海老澤僕はソニーや日産自動車、センシンロボティクスといった企業で、ハードウェアとソフトウェアをあわせてトータルで価値を提供するようなプロダクト開発をしてきました。今、Chatworkが掲げる「BPaaS」では、その“ハードウェア”が“オペレーション”に置き換わった感覚で、これまで以上に面白いプロダクトをつくる仕事ができている気がします。

神原Chatworkはいま、第二創業期にあると思っています。社員数が急増する中で、さまざまな人材がいる。バックグラウンドもバラバラでさまざまな経験を積まれている方も多いので、みなさんの考え方がすごく参考になる、学びのある環境です。

戦略も、コア事業のビジネスチャットから「BPaaS」に枠を広げて、さまざまな施策を展開しようとしています。自分のスキルを活かして活躍できる場が増えていくんじゃないかと期待がふくらみますね。

インタビュイーの2人が笑顔で語る、BPaaSについての話。その裏側を、この記事ではじっくりと探っていく。

「BPaaSを主軸に、Techと人をハイブリッド(融合)させた高い生産性のオペレーションを確立させ、経営における幅広い領域での本質的なDXを実現する」。2023年2月に発表したChatworkの中期経営計画の中で語られる、インキュベーション戦略のコンセプトだ。

なぜいま同社がBPaaSに挑むのか、詳しい背景は以前の記事(12)に譲るとして、Chatworkが展開しようとしているBPaaSのイメージを簡単に共有したい。

中期経営計画や最新の決算説明資料によると、Chatworkが展開するBPaaSのイメージでは、図の通り。同社のコア事業であるビジネスチャットを基盤とし、業務を依頼したい利用者はチャットで連絡をすると、連携された自動化エンジンを介して業務関連SaaSに処理の指示を送り、業務を遂行する。

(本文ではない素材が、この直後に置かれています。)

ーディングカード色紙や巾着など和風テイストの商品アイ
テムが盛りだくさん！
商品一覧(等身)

あるいは、実務を担当するオペレーターが業務関連SaaSを選定・操作し、業務を代行する。

オペレーターは必要に応じて、士業や専門家といった専門機関に業務相談をすることもある。

こうしたBPaaSを実現するためのピースの1つとして現在プロダクトチームが取り組んでいるのが、オンラインアシスタントサービス『Chatwork アシスタント』だ。

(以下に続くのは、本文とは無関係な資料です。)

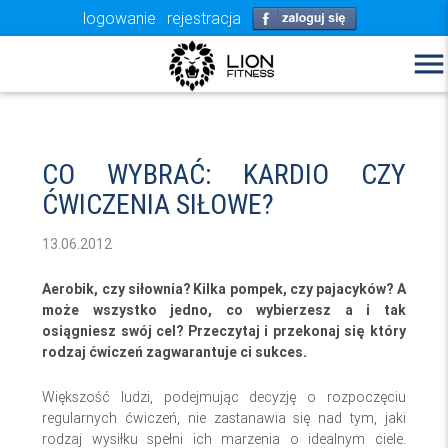
logowanie
rejestracja
menu
CO WYBRAĆ: KARDIO CZY
ĆWICZENIA SIŁOWE?
13.06.2012
Aerobik, czy siłownia? Kilka pompek, czy pajacyków? A
może wszystko jedno, co wybierzesz a i tak
osiągniesz swój cel? Przeczytaj i przekonaj się który
rodzaj ćwiczeń zagwarantuje ci sukces.
Większość ludzi, podejmując decyzję o rozpoczęciu
regularnych ćwiczeń, nie zastanawia się nad tym, jaki
rodzaj wysiłku spełni ich marzenia o idealnym ciele.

『Chatwork アシスタント』は2023年6月に正式リリースされたばかりの新サービスだ。現状、完全なシステム化はしておらず、オペレーターの動きを把握し、現場にどんなニーズや課題があるか、業務領域で型化できそうな部分はないか、プロダクト開発の要素を探るフェーズにある。

海老澤氏、神原氏らプロダクトチームは顧客のグループチャットに参加し、やり取りを実際に観察したり、顧客とやり取りしているオペレーターにヒアリングを行ったりして、システム化すべき部分を抽出しているという。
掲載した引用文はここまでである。